# What the exercise asks
Filter the listing for lines containing "with".

[[ Data section open ]]

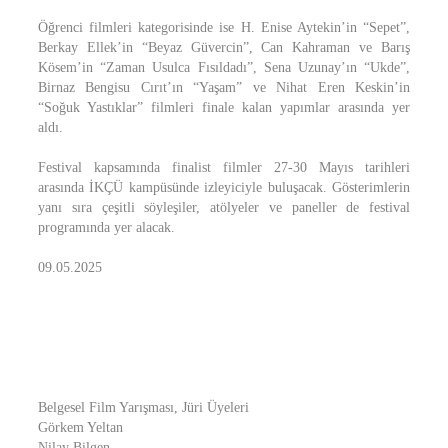
Öğrenci filmleri kategorisinde ise H. Enise Aytekin’in “Sepet”,
Berkay Ellek’in “Beyaz Güvercin”, Can Kahraman ve Barış
Kösem’in “Zaman Usulca Fısıldadı”, Sena Uzunay’ın “Ukde”,
Birnaz Bengisu Cırıt’ın “Yaşam” ve Nihat Eren Keskin’in
“Soğuk Yastıklar” filmleri finale kalan yapımlar arasında yer
aldı.
Festival kapsamında finalist filmler 27-30 Mayıs tarihleri
arasında İKÇÜ kampüsünde izleyiciyle buluşacak. Gösterimlerin
yanı sıra çeşitli söyleşiler, atölyeler ve paneller de festival
programında yer alacak.
09.05.2025
Belgesel Film Yarışması, Jüri Üyeleri
Görkem Yeltan
Nilay Bilgen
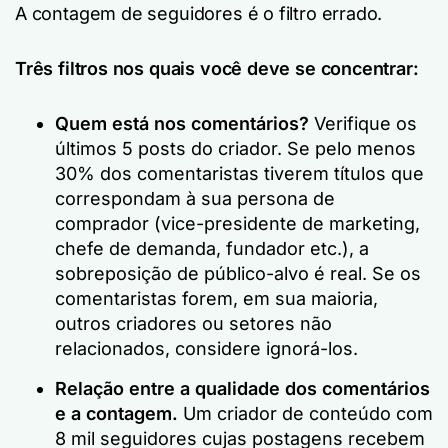
A contagem de seguidores é o filtro errado.
Três filtros nos quais você deve se concentrar:
Quem está nos comentários?
Verifique os
últimos 5 posts do criador. Se pelo menos
30% dos comentaristas tiverem títulos que
correspondam à sua persona de
comprador (vice-presidente de marketing,
chefe de demanda, fundador etc.), a
sobreposição de público-alvo é real. Se os
comentaristas forem, em sua maioria,
outros criadores ou setores não
relacionados, considere ignorá-los.
Relação entre a qualidade dos comentários
e a contagem.
Um criador de conteúdo com
8 mil seguidores cujas postagens recebem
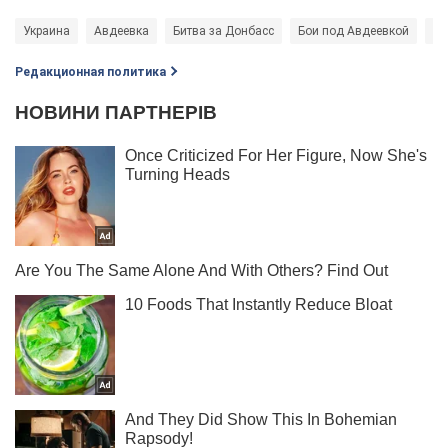
Украина
Авдеевка
Битва за Донбасс
Бои под Авдеевкой
Во
Редакционная политика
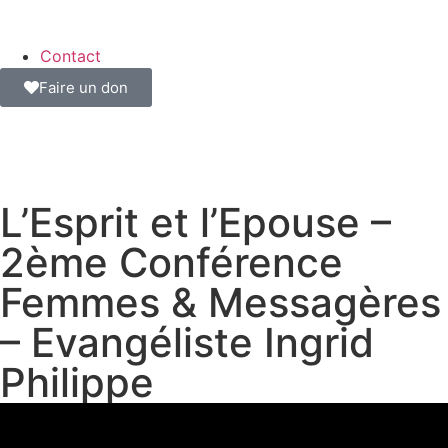
Contact
Faire un don
L’Esprit et l’Epouse –
2ème Conférence
Femmes & Messagères
– Evangéliste Ingrid
Philippe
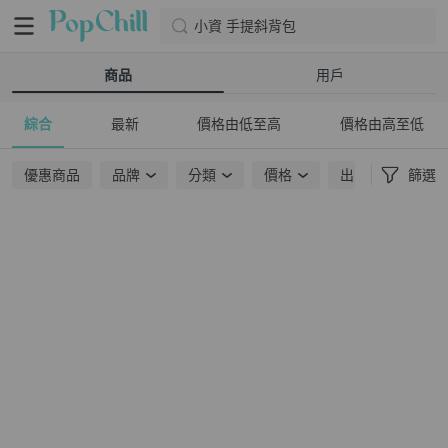
小資 手提斜背包
商品
用戶
綜合
最新
價格由低至高
價格由高至低
優惠商品
品牌
分類
價格
出貨地點
篩選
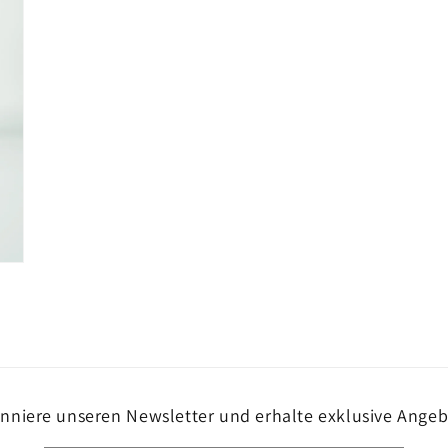
nniere unseren Newsletter und erhalte exklusive Angeb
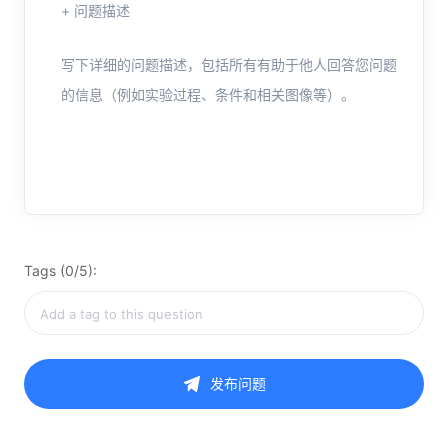
+ 问题描述
写下详细的问题描述，包括所有有助于他人回答您问题
的信息（例如实验过程、条件和相关图像等）。
Tags (0/5):
发布问题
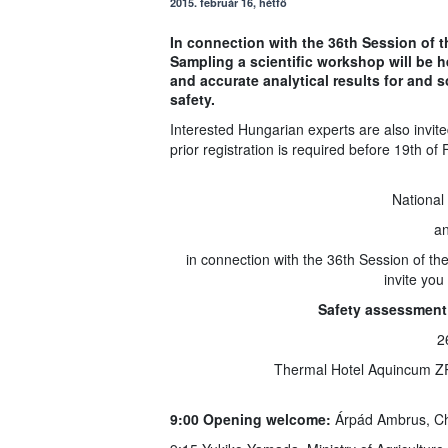
2015. február 16, hétfő
In connection with the 36th Session of
Sampling a scientific workshop will be h
and accurate analytical results for and 
safety.
Interested Hungarian experts are also invited
prior registration is required before 19th of 
National
a
in connection with the 36th Session of 
invite you
Safety assessment
2
Thermal Hotel Aquincum ZR
9:00 Opening welcome:
Árpád Ambrus, C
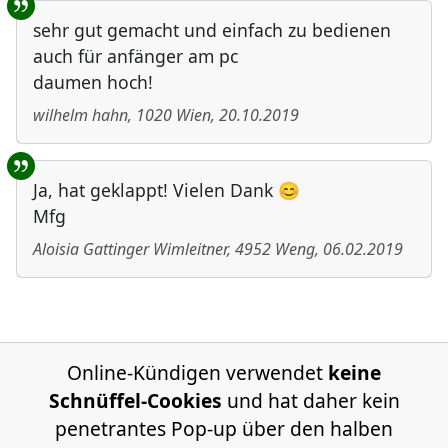
sehr gut gemacht und einfach zu bedienen
auch für anfänger am pc
daumen hoch!
wilhelm hahn
,
1020
Wien
,
20.10.2019
Ja, hat geklappt! Vielen Dank 😊
Mfg
Aloisia Gattinger Wimleitner
,
4952
Weng
,
06.02.2019
Online-Kündigen verwendet
keine
Schnüffel-Cookies
und hat daher kein
penetrantes Pop-up über den halben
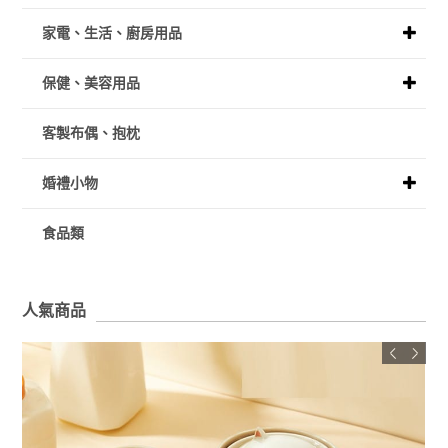
家電、生活、廚房用品
保健、美容用品
客製布偶、抱枕
婚禮小物
食品類
人氣商品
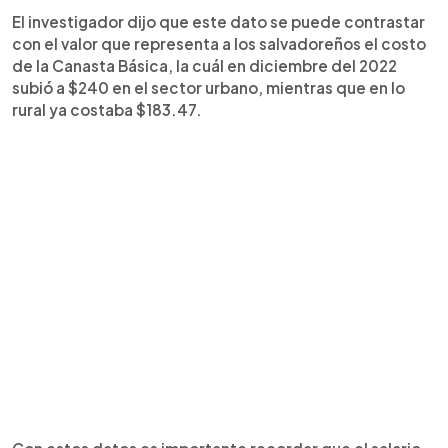
El investigador dijo que este dato se puede contrastar
con el valor que representa a los salvadoreños el costo
de la Canasta Básica, la cuál en diciembre del 2022
subió a $240 en el sector urbano, mientras que en lo
rural ya costaba $183.47.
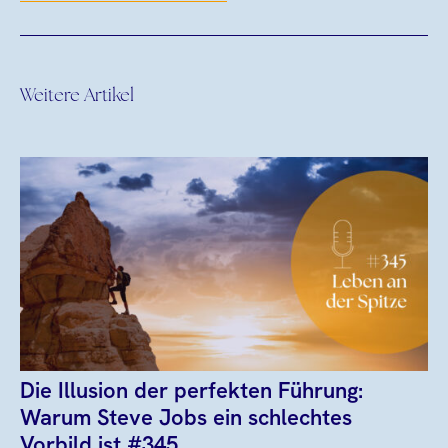
Weitere Artikel
Die Illusion der perfekten Führung:
Warum Steve Jobs ein schlechtes
Vorbild ist #345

[[ Data section closed ]]

# Solution to this exercise
In connection with the 36th Session of
in connection with the 36th Session of 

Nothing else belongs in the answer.